**What needs to be done**. Reproduce the entries beneath exactly, without their images.

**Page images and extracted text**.
========

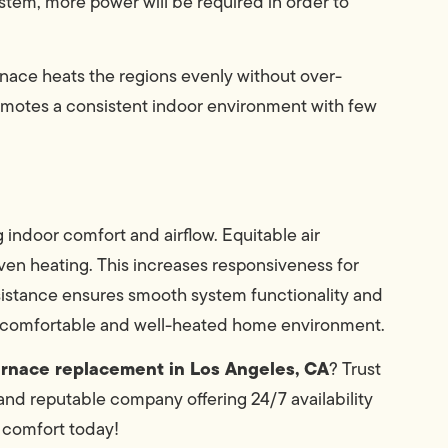
system, more power will be required in order to
urnace heats the regions evenly without over-
promotes a consistent indoor environment with few
 indoor comfort and airflow. Equitable air
ven heating. This increases responsiveness for
esistance ensures smooth system functionality and
a comfortable and well-heated home environment.
urnace replacement in Los Angeles, CA
? Trust
nd reputable company offering 24/7 availability
 comfort today!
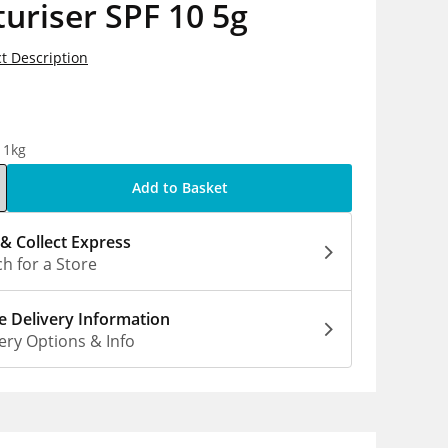
uriser SPF 10 5g
t Description
5
 1kg
Add to Basket
 & Collect Express
h for a Store
 Delivery Information
ery Options & Info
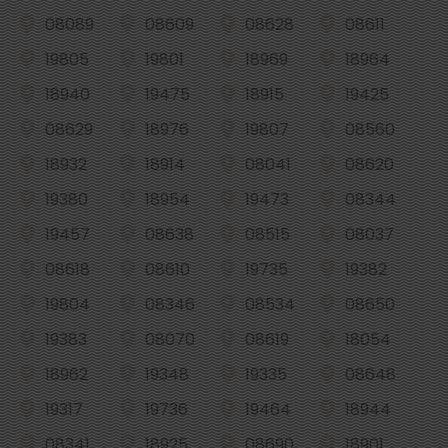
08089
08609
08628
08611
19805
19801
18969
18964
18940
19475
18915
19425
08629
18976
19807
08560
18932
18914
08041
08620
19380
18954
19473
08344
19457
08638
08515
08037
08618
08610
19735
19382
19804
08346
08534
08650
19383
08070
08619
18054
18962
19348
19335
08648
19317
19736
19464
18944
08341
18925
08690
18901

========

**Solved exercise**.
system, more power will be required in order to
urnace heats the regions evenly without over-
promotes a consistent indoor environment with few
 indoor comfort and airflow. Equitable air
ven heating. This increases responsiveness for
esistance ensures smooth system functionality and
a comfortable and well-heated home environment.
urnace replacement in Los Angeles, CA
? Trust
nd reputable company offering 24/7 availability
 comfort today!
uriser SPF 10 5g
t Description
5
 1kg
Add to Basket
 & Collect Express
h for a Store
 Delivery Information
ery Options & Info
08089
08609
08628
08611
19805
19801
18969
18964
18940
19475
18915
19425
08629
18976
19807
08560
18932
18914
08041
08620
19380
18954
19473
08344
19457
08638
08515
08037
08618
08610
19735
19382
19804
08346
08534
08650
19383
08070
08619
18054
18962
19348
19335
08648
19317
19736
19464
18944
08341
18925
08690
18901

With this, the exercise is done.